Steps taken:
-
Set hub_bulk_size in data_engine to 1750 (from 2000).
-
Set thread_count_insert to 24 from 5. There are 24 virtual processors on the Primary hub.
-
Cold started data_engine (Deactivate-Activate)
-
data_engine cleared in about 20 minutes. ~43 million messages.
UIM Database-> 1614 tables. MOST of the tables have data from 3/5/2021 up until today and a few back to 3/6/2021.
Set raw and historical retention from its original of 60 and 60 to 25 and 25 (customer-set), but then I reset it to 35, 180 respectively for raw and historical.
Ran select top (1) sampletime from RN_QOS_DATA_0001 and other RN tables to gauge the oldest data which was only 30/31 days so it was safe to set the data_engine retention values lower without ending up with long running hung jobs.
SQL Server had a hung job which finally finished.
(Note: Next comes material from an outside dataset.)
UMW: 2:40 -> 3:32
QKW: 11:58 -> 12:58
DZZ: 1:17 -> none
This was the job.
delete from ssrv2audittrail where id in ( select top(@P0) st.id from ssrv2audittrail st where st.timestamp < @P1 order by st.timestamp asc )
Some data_engine log entries showed LONG INSERT times for QOS_INTERFACE_* data, e.g., 3331177 = 55 minutes to insert that data for QOS_INTERFACE_BYTESOUT and other QOS_INTERFACE_* tables.
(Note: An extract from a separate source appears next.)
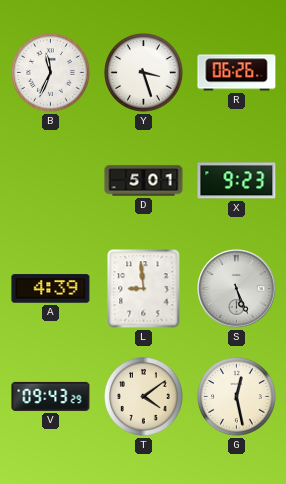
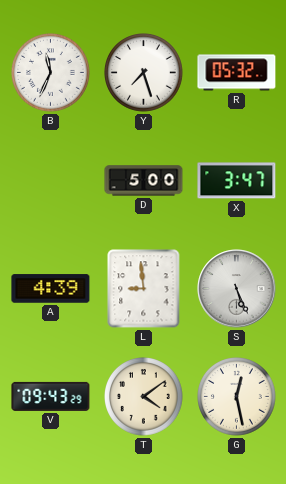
Y: 3:27 -> 7:27
R: 06:26 -> 05:32
D: 5:01 -> 5:00
X: 9:23 -> 3:47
Note that via the data_engine GUI, you can double-click on a given QOS object so specific QOS can be pruned at a lower, more conservative setting, e.g., 5 days for raw, 15 for historical to keep the size of the tables down. Most of the Interface tables were very large (21 Tables). Tables may be highly fragmented.
During the time period in which the data_engine was highly queued up, the udm_manager probe turned red
udm_manager probe was constantly restarting, unable to connect so we adjusted the udm_manager.cfg settings (see below) and reinstalled it as well and it recovered.
memory_index_max = 516m
memory_index_threshold = 64m
object_cache_max = 256m
heartbeat_interval_msec = 30000
Truncated super large MCS audit tables:
TRUNCATE TABLE SSRV2AuditTrailModification;
ALTER TABLE SSRV2AuditTrailModification DROP CONSTRAINT FK_SSRV2AuditTrailModification_SSRV2AuditTrail;
TRUNCATE TABLE SSRV2AuditTrail;
ALTER TABLE SSRV2AuditTrailModification WITH NOCHECK ADD CONSTRAINT FK_SSRV2AuditTrailModification_SSRV2AuditTrail FOREIGN KEY(auditrecord)
REFERENCES SSRV2AuditTrail(id);
ALTER TABLE SSRV2AuditTrailModification NOCHECK CONSTRAINT FK_SSRV2AuditTrailModification_SSRV2AuditTrail;
Other recommendations provided:
1. 64 GB RAM is dedicated to SQL Server but usage is 57 out of 64GB so recommended setting it to 85 GB RAM to be dedicated to the UIM DB.
2. Advised to keep track of the size (number of rows) of the SSRV2AuditTrail and SSRV2AuditTrailModification tables to make sure they are now being pruned every 30 minutes.
3. Keep track of the UIM database .MDF file growth periodically, and if it's still growing too fast or growing too large unexpectedly, ask DBA to check the file to see if they can determine the source of the file growth and open a support case.